Its members often call the Class of 1949 the "transition class."
The first class to enter Harvard after the end of World War II, the Class still spent their college years in its shadow.
They came in three installments, in the summer and fall of 1945 and the spring of 1946, to a campus that still lodged Navy officers in Eliot House. And they left as the Class of '52 filled the Yard with first-years too young to remember the rise of Hitler clearly.
Harvard changed drastically in those four years, and the Class of '49 was right in the middle.
After spending months and even years fighting overseas, the returning veterans were older than typical college students and not looking for the same type of experience. The '49ers were, overall, an exceptionally studious group of young men determined to improve the post-war world and their prospects in it.
Men and Boys
Because the class came to Cambridge after the war ended, it was comprised of both high school graduates too young to have been drafted, and veterans beginning college after their military service.
"I think the most unusual feature of our Class, was really a split group in age," says Thomas Read '49. "I was 16 and around the same age as half the group--the other half were vets coming back from the war."
Memories of a class divided are what stand out in the minds of many younger '49ers today. Going to school with older and worldlier men, they say, made their experience at Harvard unique.
Besides the age differences among the students, there was an unprecedented amount of economic and social diversity in the class.
In the post-war years, the GI bill enabled thousands of veterans to attend Harvard, students who might not have been able to enroll in the country's oldest and most exclusive University during peacetime.
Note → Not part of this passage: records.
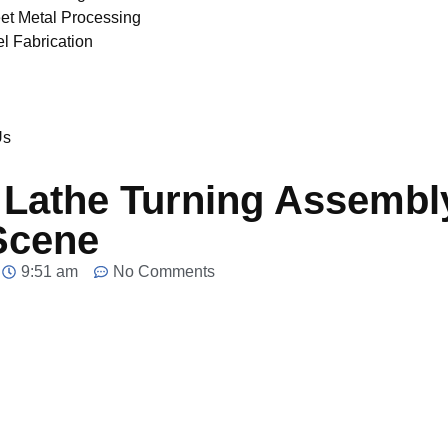
et Metal Processing
el Fabrication
Us
Lathe Turning Assembly
Scene
9:51 am
No Comments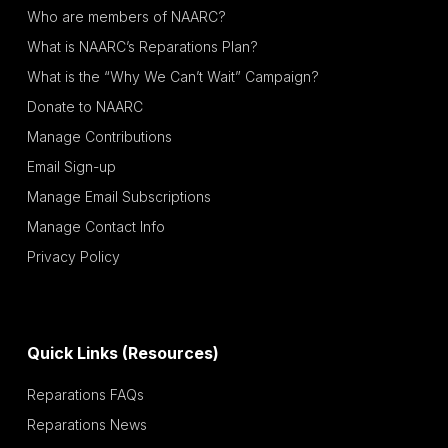
Who are members of NAARC?
What is NAARC’s Reparations Plan?
What is the “Why We Can’t Wait” Campaign?
Donate to NAARC
Manage Contributions
Email Sign-up
Manage Email Subscriptions
Manage Contact Info
Privacy Policy
Quick Links (Resources)
Reparations FAQs
Reparations News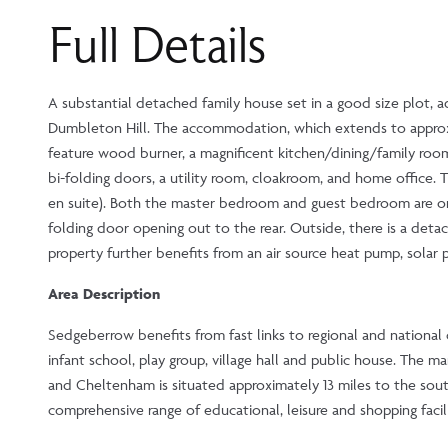
Full Details
A substantial detached family house set in a good size plot, a
Dumbleton Hill. The accommodation, which extends to approx. 3
feature wood burner, a magnificent kitchen/dining/family room 
bi-folding doors, a utility room, cloakroom, and home office
en suite). Both the master bedroom and guest bedroom are on 
folding door opening out to the rear. Outside, there is a det
property further benefits from an air source heat pump, solar
Area Description
Sedgeberrow benefits from fast links to regional and nationa
infant school, play group, village hall and public house. The
and Cheltenham is situated approximately 13 miles to the sout
comprehensive range of educational, leisure and shopping facili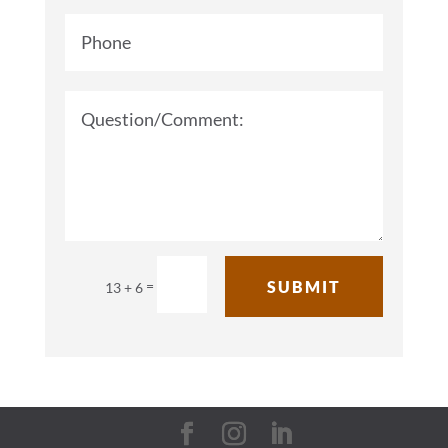
=
SUBMIT
13 + 6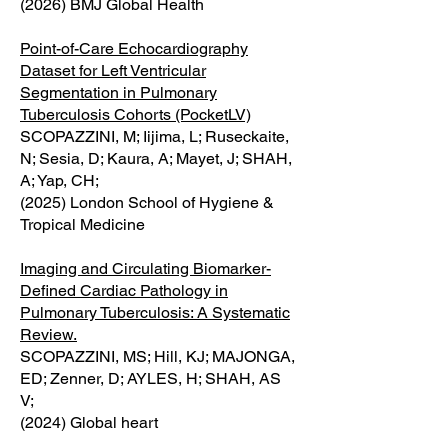
(2026) BMJ Global Health
Point-of-Care Echocardiography
Dataset for Left Ventricular
Segmentation in Pulmonary
Tuberculosis Cohorts (PocketLV)
SCOPAZZINI, M; Iijima, L; Ruseckaite,
N; Sesia, D; Kaura, A; Mayet, J; SHAH,
A; Yap, CH;
(2025) London School of Hygiene &
Tropical Medicine
Imaging and Circulating Biomarker-
Defined Cardiac Pathology in
Pulmonary Tuberculosis: A Systematic
Review.
SCOPAZZINI, MS; Hill, KJ; MAJONGA,
ED; Zenner, D; AYLES, H; SHAH, AS
V;
(2024) Global heart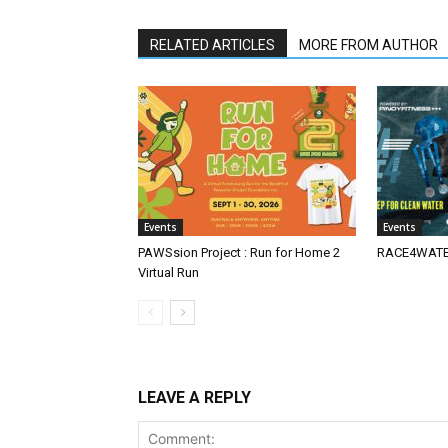
RELATED ARTICLES
MORE FROM AUTHOR
Events
Events
PAWSsion Project : Run for Home 2
RACE4WATER
Virtual Run
LEAVE A REPLY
"The GI Bill changed the demographics," says William J. Richard Jr.'49, Harvard's First Class Marshal. "It became more inclusive, it became a national college."
Yet, as the class entered its last year at Harvard, the effects of the GI Bill became less noticeable. Whereas the years before had seen unprecedented peaks in enrollment, 1948 and 1949 saw major drops.
According to the first Crimson issue of the 1948 fall semester, which ran with the headline "College Sees First Enrollment Drop Since War," 200 fewer men enrolled than the previous semester.